American technology company

GovLoop is an online social network for people in and around government. The community, which is built on Ning technology, was originally aimed at federal, state, and local government employees in the United States, but has since grown to include students, government contractors, employees of governments outside the United States, and individuals interested in government service. GovLoop hosts personal profile pages, discussion groups and forums, blogs, photographs, videos, slide presentations, a wiki, and two weekly podcasts.

GovLoop was founded in May 2008 by Stephen A. Ressler, then a 28-year-old information specialist with the United States Department of Homeland Security. By April 2009, it had 10,000 members. In August 2010, membership exceeded 32,000.

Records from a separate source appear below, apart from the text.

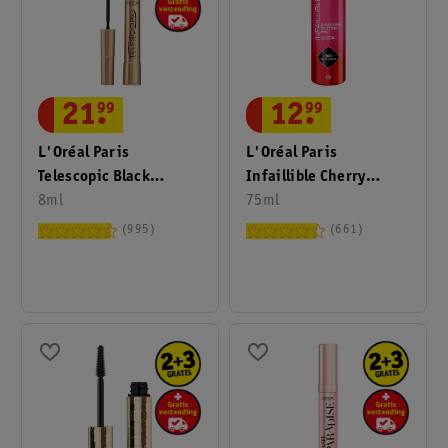
21
.
99
12
.
99
L'Oréal Paris
L'Oréal Paris
Telescopic Black
Infaillible Cherry
Mascara
8ml
Edition 3-Second
75ml
Setting Mist
995
661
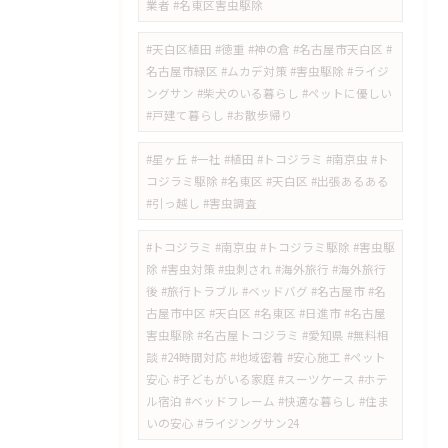
業者 #名東区害虫駆除
#天白区植田 #徳重 #神の倉 #名古屋市天白区 #
名古屋市緑区 #ムカデ対策 #害虫駆除 #ライジ
ングサン #柴犬のいる暮らし #ペットに優しい
#戸建て暮らし #お散歩帰り
#星ヶ丘 #一社 #植田 #トコジラミ #南京虫 #ト
コジラミ駆除 #名東区 #天白区 #出張あるある
#引っ越し #害虫調査
#トコジラミ #南京虫 #トコジラミ駆除 #害虫駆
除 #害虫対策 #虫刺され #海外旅行 #海外旅行
後 #旅行トラブル #ベッドバグ #名古屋市 #名
古屋市中区 #天白区 #名東区 #日進市 #名古屋
害虫駆除 #名古屋トコジラミ #愛知県 #無料相
談 #24時間対応 #地域密着 #安心施工 #ペット
安心 #子どもがいる家庭 #スーツケース #ホテ
ル宿泊 #ベッドフレーム #快適な暮らし #住ま
いの安心 #ライジングサン24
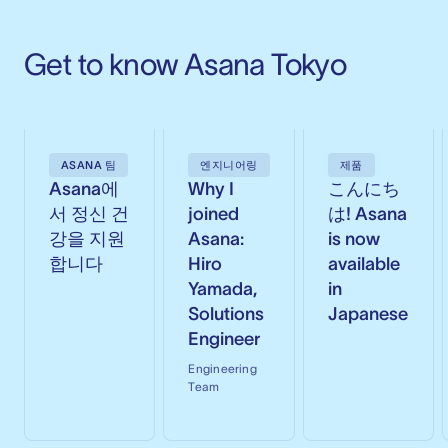
Get to know Asana Tokyo
ASANA 팀
엔지니어링
제품
Asana에
Why I
こんにち
서 정신 건
joined
は! Asana
강을 지원
Asana:
is now
합니다
Hiro
available
Yamada,
in
Solutions
Japanese
Engineer
Engineering
Team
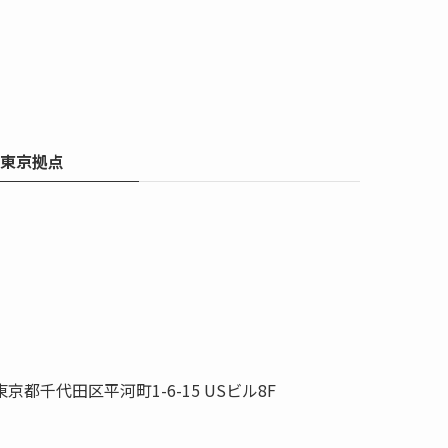
東京拠点
東京都千代田区平河町1-6-15 USビル8F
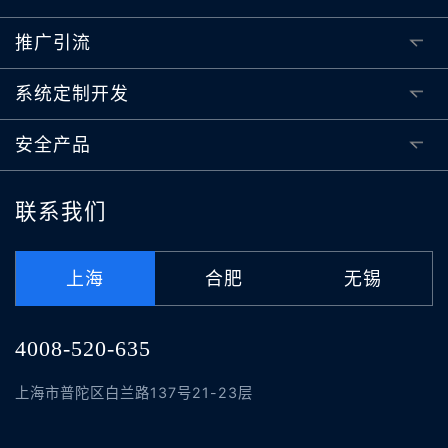
推广引流
系统定制开发
安全产品
联系我们
上海
合肥
无锡
4008-520-635
上海市普陀区白兰路137号21-23层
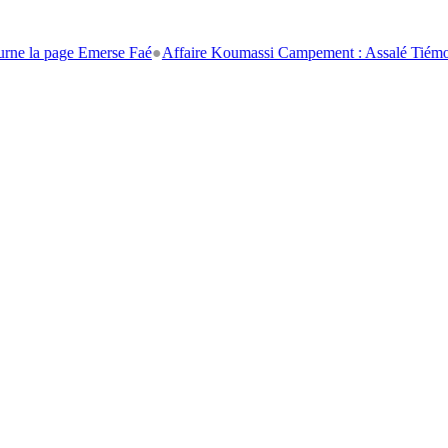
page Emerse Faé
●
Affaire Koumassi Campement : Assalé Tiémoko et Stép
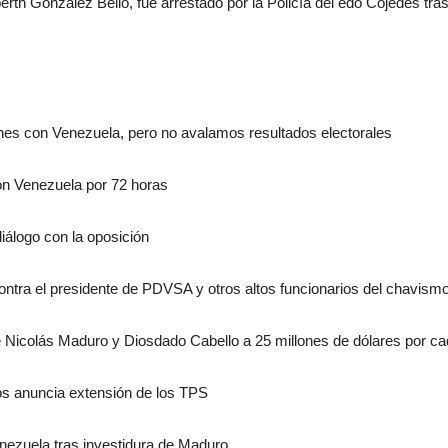
rth González Bello, fue arrestado por la Policía del edo Cojedes tra
nes con Venezuela, pero no avalamos resultados electorales
on Venezuela por 72 horas
iálogo con la oposición
ntra el presidente de PDVSA y otros altos funcionarios del chavism
icolás Maduro y Diosdado Cabello a 25 millones de dólares por cad
s anuncia extensión de los TPS
nezuela tras investidura de Maduro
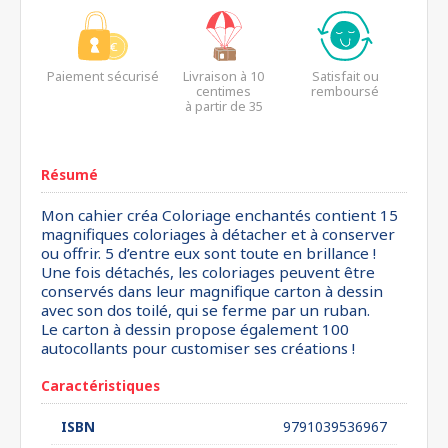
Paiement sécurisé
Livraison à 10
Satisfait ou
centimes
remboursé
à partir de 35
euros*
Résumé
Mon cahier créa Coloriage enchantés contient 15
magnifiques coloriages à détacher et à conserver
ou offrir. 5 d’entre eux sont toute en brillance !
Une fois détachés, les coloriages peuvent être
conservés dans leur magnifique carton à dessin
avec son dos toilé, qui se ferme par un ruban.
Le carton à dessin propose également 100
autocollants pour customiser ses créations !
Caractéristiques
ISBN
9791039536967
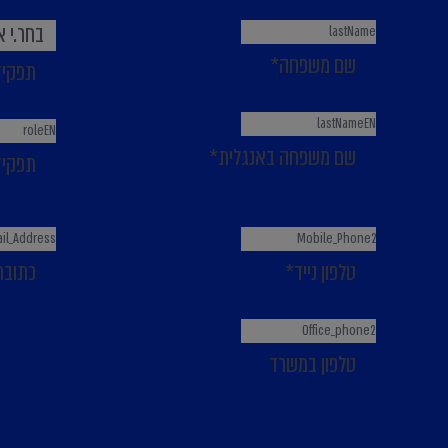
בחר.י 
שם משפחה
*
תפקיד
שם משפחה באנגלית
*
תפקיד
טלפון נייד
*
כתובת
טלפון במשרד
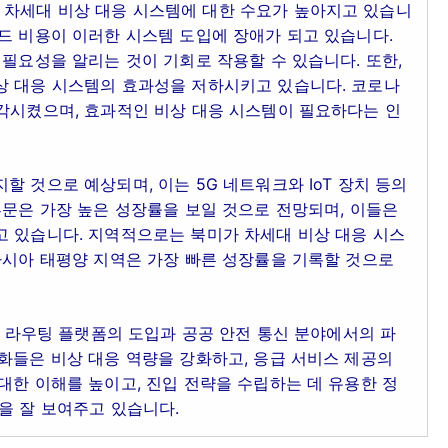
차세대 비상 대응 시스템에 대한 수요가 높아지고 있습니
드 비용이 이러한 시스템 도입에 장애가 되고 있습니다.
 필요성을 알리는 것이 기회로 작용할 수 있습니다. 또한,
상 대응 시스템의 효과성을 저하시키고 있습니다. 코로나
부각시켰으며, 효과적인 비상 대응 시스템이 필요하다는 인
 것으로 예상되며, 이는 5G 네트워크와 IoT 장치 등의
부문은 가장 높은 성장률을 보일 것으로 전망되며, 이들은
고 있습니다. 지역적으로는 북미가 차세대 비상 대응 시스
아시아 태평양 지역은 가장 빠른 성장률을 기록할 것으로
통화 라우팅 플랫폼의 도입과 공공 안전 통신 분야에서의 파
화들은 비상 대응 역량을 강화하고, 응급 서비스 제공의
대한 이해를 높이고, 진입 전략을 수립하는 데 유용한 정
을 잘 보여주고 있습니다.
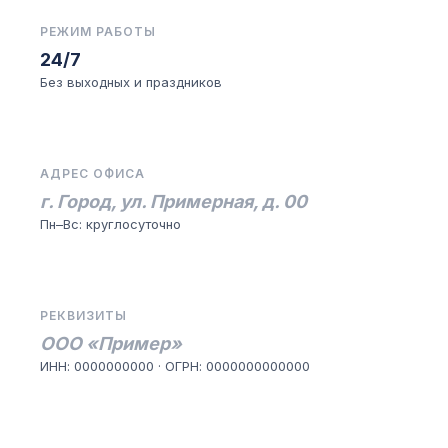
РЕЖИМ РАБОТЫ
24/7
Без выходных и праздников
АДРЕС ОФИСА
г. Город, ул. Примерная, д. 00
Пн–Вс: круглосуточно
РЕКВИЗИТЫ
ООО «Пример»
ИНН: 0000000000 · ОГРН: 0000000000000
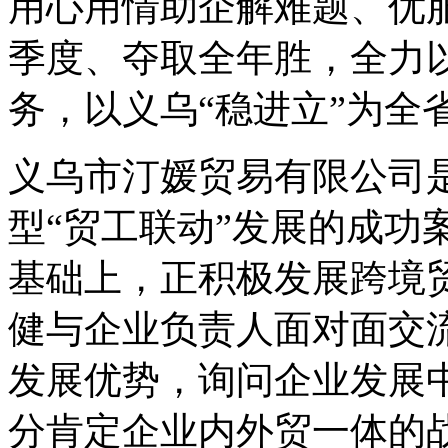
用心用情助企解难题、优
季度、夺取全年胜，全力
务，以义乌“稳进立”为全
义乌市汀媛贸易有限公司
型“贸工联动”发展的成功
基础上，正积极发展跨境
健与企业负责人面对面交
发展优势，询问企业发展
分肯定企业内外贸一体的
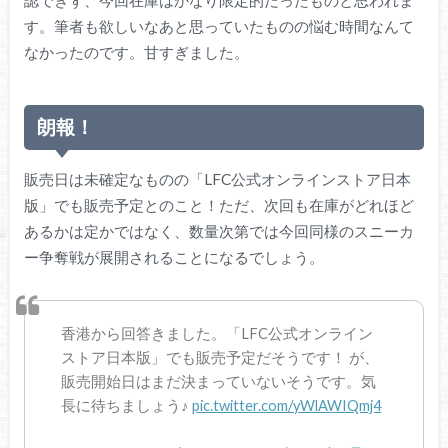
す。筆者も欲しいなあと思っていたものの悩む時間なんて
なかったのです。甘すぎました。
朗報！
販売日は未確定なものの「LFC公式オンラインストア日本
版」でも販売予定とのこと！ただ、次回も在庫がどれほど
あるかは定かではなく、数量次第では今回同様のスニーカ
ー争奪戦が展開されることになるでしょう。
香港から回答きました。「LFC公式オンライン
ストア日本版」でも販売予定だそうです！ が、
販売開始日はまだ決まっていないそうです。気
長に待ちましょう♪
pic.twitter.com/yWlAWIQmj4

In September 2009, the GovLoop community was acquired by GovDelivery, a government communications firm in St. Paul, Minnesota, whereupon Ressler left government employment; he is now the CEO of GovLoop.
The community employs a community manager, Andrew Krzmarzick, and relies on volunteer community leaders to assist newcomers and monitor contributed content.

As of May 2010, GovLoop hosted more than 700 discussion groups and more than 5,400 blog posts on topics ranging from federal acquisition policies to implementing new government transparency requirements to "Gov Gourmet," a group dedicated to cooking. In July 2010, GovLoop will host its first conference with Young Government Leaders entitled Next Generation of Government Summit, targeted to rising government leaders.

GovLoop has inspired similar sites to be created for public sector employees in Israel, Netherlands, Brazil, Australia, Spain and other Spanish speaking countries.

As of January 2013, GovLoop has over 65,000 members and has been featured as a case study of government innovation in books such as Macrowikinomics.